EXERCISE OBJECTIVE
Transcribe the listing exactly, skipping every picture.

EXTRACTED INFORMATION

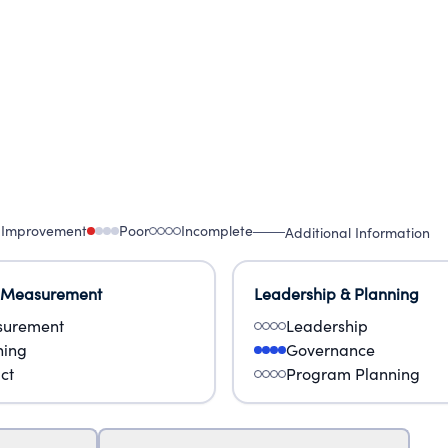
 Improvement
Poor
Incomplete
Additional Information
 Measurement
Leadership & Planning
urement
Leadership
ning
Governance
ct
Program Planning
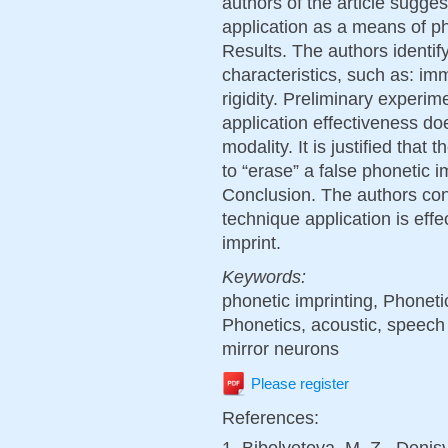
authors of the article sugge
application as a means of ph
Results. The authors identif
characteristics, such as: imm
rigidity. Preliminary experi
application effectiveness d
modality. It is justified that
to “erase” a false phonetic 
Conclusion. The authors conc
technique application is eff
imprint.
Keywords:
phonetic imprinting, Phonetic
Phonetics, acoustic, speech
mirror neurons
Please register
References:
1. Bibolyetova, M. Z., Denis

OUTPUT FOR THIS EXERCISE
 Improvement
Poor
Incomplete
Additional Information
 Measurement
Leadership & Planning
urement
Leadership
ning
Governance
ct
Program Planning
authors of the article sugge
application as a means of ph
Results. The authors identif
characteristics, such as: imm
rigidity. Preliminary experi
application effectiveness d
modality. It is justified that
to “erase” a false phonetic 
Conclusion. The authors conc
technique application is eff
imprint.
Keywords:
phonetic imprinting, Phonetic
Phonetics, acoustic, speech
mirror neurons
Please register
References:
1. Bibolyetova, M. Z., Denis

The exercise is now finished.